**EXERCISE AIM**
From the first line to the last, set down the material exactly, leaving out its pictures.

**DATA SHOWN**
________________

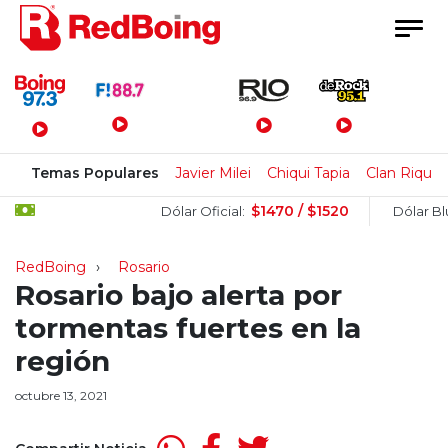
Menú Principal
Temas Populares
Javier Milei
Chiqui Tapia
Clan Rique
$1470 / $1520
$
Dólar Oficial:
Dólar Blue:
RedBoing
Rosario
Rosario bajo alerta por
tormentas fuertes en la
región
octubre 13, 2021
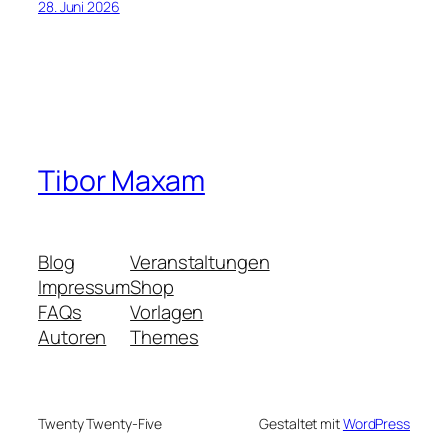
28. Juni 2026
Tibor Maxam
Blog
Veranstaltungen
Impressum
Shop
FAQs
Vorlagen
Autoren
Themes
Twenty Twenty-Five
Gestaltet mit
WordPress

________________

**RESULT**
Menú Principal
Temas Populares
Javier Milei
Chiqui Tapia
Clan Rique
$1470 / $1520
$
Dólar Oficial:
Dólar Blue:
RedBoing
Rosario
Rosario bajo alerta por
tormentas fuertes en la
región
octubre 13, 2021
28. Juni 2026
Tibor Maxam
Blog
Veranstaltungen
Impressum
Shop
FAQs
Vorlagen
Autoren
Themes
Twenty Twenty-Five
Gestaltet mit
WordPress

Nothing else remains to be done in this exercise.